BEGIN RECORDS FOR THE TASK

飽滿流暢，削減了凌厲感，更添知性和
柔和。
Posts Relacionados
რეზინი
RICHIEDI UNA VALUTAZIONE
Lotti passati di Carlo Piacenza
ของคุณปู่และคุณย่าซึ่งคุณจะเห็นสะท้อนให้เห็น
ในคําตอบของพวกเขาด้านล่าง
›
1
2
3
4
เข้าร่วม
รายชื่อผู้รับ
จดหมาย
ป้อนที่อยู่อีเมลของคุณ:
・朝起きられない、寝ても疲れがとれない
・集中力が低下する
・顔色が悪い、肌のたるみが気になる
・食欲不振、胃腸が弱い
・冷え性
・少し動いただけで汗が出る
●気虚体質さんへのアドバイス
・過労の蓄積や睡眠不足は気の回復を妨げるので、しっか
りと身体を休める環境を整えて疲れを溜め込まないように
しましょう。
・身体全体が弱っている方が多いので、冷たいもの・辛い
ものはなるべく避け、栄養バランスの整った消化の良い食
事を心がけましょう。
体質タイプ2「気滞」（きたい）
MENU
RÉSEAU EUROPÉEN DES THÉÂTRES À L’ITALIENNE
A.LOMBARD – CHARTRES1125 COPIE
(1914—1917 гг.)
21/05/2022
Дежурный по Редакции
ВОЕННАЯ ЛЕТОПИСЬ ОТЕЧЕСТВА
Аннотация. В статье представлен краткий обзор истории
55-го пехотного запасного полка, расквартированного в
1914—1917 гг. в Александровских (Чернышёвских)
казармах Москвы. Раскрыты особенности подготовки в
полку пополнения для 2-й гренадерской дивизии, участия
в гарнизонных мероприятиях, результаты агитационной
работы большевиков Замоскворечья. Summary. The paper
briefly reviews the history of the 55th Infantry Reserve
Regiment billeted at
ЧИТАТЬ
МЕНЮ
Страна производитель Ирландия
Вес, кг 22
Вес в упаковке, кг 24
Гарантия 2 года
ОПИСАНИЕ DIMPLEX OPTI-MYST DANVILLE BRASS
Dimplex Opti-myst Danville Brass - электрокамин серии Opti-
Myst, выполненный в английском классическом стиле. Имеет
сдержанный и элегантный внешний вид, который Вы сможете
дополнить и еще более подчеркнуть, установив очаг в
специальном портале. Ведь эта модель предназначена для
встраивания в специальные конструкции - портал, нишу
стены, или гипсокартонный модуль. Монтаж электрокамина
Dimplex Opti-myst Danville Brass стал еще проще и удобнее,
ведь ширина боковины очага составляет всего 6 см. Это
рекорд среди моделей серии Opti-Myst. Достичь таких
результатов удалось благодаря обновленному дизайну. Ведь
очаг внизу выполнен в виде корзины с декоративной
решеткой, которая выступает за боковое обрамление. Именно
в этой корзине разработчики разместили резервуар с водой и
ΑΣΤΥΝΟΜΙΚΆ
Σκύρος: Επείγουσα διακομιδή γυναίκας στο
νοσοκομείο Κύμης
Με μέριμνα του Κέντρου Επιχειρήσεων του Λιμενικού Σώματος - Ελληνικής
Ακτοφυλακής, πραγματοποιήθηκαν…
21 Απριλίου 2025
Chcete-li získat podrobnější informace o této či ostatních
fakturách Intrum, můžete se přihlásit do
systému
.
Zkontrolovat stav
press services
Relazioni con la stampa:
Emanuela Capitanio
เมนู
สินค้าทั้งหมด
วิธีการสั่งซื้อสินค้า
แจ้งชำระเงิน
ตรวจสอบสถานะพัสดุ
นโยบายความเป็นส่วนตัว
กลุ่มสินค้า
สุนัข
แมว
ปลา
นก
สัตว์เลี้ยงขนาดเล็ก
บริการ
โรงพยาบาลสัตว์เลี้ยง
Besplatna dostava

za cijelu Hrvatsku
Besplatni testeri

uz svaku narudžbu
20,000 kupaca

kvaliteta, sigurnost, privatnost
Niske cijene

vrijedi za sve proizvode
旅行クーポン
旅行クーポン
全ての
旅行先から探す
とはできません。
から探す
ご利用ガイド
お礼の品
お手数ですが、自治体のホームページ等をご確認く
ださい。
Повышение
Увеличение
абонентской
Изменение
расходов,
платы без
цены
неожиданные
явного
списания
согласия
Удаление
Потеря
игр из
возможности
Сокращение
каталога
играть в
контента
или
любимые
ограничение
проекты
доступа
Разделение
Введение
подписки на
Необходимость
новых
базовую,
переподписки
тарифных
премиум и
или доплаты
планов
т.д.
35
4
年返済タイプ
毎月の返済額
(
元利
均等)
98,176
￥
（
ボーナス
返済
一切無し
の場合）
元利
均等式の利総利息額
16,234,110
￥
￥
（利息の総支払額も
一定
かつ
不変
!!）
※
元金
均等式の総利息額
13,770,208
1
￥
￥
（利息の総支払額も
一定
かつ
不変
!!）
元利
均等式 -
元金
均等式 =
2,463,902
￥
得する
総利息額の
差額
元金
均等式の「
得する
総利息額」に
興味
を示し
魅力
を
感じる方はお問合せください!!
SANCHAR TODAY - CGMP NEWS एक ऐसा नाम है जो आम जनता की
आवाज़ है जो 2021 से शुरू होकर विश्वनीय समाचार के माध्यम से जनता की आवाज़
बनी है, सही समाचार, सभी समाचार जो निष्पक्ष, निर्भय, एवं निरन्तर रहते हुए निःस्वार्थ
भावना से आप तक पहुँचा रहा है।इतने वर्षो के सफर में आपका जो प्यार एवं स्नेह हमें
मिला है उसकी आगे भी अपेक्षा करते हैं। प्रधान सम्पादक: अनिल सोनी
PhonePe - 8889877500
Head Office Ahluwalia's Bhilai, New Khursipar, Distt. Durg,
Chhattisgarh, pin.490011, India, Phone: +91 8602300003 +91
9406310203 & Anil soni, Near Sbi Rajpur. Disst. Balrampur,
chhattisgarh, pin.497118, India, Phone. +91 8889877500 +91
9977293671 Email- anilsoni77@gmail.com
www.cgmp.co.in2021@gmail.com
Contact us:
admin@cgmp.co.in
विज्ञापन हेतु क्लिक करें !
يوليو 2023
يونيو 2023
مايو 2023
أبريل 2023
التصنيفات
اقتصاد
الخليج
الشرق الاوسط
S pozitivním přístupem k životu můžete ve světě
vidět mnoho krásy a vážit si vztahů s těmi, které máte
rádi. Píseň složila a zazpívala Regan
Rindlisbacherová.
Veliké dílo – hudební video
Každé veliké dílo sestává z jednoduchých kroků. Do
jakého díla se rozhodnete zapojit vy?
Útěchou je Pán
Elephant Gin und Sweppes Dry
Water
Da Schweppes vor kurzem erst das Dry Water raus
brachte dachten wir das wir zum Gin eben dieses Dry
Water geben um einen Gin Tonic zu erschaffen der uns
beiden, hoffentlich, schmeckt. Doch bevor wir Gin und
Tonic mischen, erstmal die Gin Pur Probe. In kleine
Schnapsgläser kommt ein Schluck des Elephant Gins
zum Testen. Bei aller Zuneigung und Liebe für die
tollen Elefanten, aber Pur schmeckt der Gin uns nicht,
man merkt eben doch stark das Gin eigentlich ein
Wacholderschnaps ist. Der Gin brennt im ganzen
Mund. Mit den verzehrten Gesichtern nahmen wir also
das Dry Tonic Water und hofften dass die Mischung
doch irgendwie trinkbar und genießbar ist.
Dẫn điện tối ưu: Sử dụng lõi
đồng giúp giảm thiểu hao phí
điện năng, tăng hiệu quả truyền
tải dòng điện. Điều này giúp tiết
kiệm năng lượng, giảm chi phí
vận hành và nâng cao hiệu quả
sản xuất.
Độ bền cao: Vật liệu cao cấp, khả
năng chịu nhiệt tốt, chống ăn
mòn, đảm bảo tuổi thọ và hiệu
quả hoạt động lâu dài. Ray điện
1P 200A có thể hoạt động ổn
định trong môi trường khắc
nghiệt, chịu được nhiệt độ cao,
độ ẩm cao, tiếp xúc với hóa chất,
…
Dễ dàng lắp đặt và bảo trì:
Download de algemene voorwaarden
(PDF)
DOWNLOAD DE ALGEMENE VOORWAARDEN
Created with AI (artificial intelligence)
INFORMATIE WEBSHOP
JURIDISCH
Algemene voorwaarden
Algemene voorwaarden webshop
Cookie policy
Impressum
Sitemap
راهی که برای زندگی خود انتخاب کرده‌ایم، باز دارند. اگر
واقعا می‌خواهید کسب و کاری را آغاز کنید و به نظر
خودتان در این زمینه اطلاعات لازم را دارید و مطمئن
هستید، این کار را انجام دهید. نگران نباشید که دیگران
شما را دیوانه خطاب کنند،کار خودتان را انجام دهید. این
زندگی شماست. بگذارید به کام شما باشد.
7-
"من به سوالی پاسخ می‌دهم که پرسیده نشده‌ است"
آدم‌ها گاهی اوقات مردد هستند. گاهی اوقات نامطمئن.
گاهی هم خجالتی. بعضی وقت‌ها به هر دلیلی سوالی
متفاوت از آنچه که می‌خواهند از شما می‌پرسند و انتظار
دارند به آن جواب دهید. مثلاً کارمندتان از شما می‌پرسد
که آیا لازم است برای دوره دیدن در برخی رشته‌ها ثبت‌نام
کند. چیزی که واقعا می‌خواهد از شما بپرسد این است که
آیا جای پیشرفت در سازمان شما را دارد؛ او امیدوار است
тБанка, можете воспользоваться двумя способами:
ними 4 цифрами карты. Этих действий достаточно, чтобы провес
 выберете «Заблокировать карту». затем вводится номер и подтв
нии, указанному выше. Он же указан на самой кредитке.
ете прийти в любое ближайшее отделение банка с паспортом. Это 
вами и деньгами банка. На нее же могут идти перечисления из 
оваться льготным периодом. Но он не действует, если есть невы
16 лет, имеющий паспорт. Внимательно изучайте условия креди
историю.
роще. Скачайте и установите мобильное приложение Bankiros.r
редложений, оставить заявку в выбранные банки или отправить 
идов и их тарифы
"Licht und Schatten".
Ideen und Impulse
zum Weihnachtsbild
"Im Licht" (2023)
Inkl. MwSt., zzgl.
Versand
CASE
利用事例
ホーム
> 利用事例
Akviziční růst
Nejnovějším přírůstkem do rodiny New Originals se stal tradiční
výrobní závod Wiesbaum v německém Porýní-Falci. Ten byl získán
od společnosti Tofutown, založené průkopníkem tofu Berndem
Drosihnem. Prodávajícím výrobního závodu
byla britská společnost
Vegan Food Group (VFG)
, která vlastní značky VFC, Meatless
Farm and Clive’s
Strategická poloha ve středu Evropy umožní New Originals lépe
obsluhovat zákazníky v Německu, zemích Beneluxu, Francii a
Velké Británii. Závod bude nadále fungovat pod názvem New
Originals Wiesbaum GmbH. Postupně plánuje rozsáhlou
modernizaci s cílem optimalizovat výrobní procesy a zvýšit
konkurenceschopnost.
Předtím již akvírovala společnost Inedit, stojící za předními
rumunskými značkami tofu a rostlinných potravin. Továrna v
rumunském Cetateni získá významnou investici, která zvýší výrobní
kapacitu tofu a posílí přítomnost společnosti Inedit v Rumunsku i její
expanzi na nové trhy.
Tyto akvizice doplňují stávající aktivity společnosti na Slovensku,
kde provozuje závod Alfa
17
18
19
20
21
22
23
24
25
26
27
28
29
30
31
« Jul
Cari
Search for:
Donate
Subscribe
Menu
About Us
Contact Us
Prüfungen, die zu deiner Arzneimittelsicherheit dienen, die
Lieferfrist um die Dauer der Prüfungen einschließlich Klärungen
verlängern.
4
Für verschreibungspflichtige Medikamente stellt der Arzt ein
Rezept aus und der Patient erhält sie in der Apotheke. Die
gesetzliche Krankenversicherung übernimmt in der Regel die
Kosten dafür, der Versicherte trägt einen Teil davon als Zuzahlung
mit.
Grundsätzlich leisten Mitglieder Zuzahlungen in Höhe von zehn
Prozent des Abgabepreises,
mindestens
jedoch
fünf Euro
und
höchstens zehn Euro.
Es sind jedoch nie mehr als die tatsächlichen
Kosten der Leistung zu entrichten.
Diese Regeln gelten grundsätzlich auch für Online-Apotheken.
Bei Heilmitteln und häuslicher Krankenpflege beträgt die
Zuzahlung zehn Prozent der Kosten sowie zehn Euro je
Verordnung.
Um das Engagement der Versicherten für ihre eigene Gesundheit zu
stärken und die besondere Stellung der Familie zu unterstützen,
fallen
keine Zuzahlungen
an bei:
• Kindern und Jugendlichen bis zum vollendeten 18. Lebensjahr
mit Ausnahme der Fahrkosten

END RECORDS FOR THE TASK

**ABOUT THIS TASK:**
Quote the data above from the line containing "Ideen und Impulse" to the line containing "konkurenceschopnost.", inclusive, and stop.

**EXERCISE SOLUTION:**
Ideen und Impulse
zum Weihnachtsbild
"Im Licht" (2023)
Inkl. MwSt., zzgl.
Versand
CASE
利用事例
ホーム
> 利用事例
Akviziční růst
Nejnovějším přírůstkem do rodiny New Originals se stal tradiční
výrobní závod Wiesbaum v německém Porýní-Falci. Ten byl získán
od společnosti Tofutown, založené průkopníkem tofu Berndem
Drosihnem. Prodávajícím výrobního závodu
byla britská společnost
Vegan Food Group (VFG)
, která vlastní značky VFC, Meatless
Farm and Clive’s
Strategická poloha ve středu Evropy umožní New Originals lépe
obsluhovat zákazníky v Německu, zemích Beneluxu, Francii a
Velké Británii. Závod bude nadále fungovat pod názvem New
Originals Wiesbaum GmbH. Postupně plánuje rozsáhlou
modernizaci s cílem optimalizovat výrobní procesy a zvýšit
konkurenceschopnost.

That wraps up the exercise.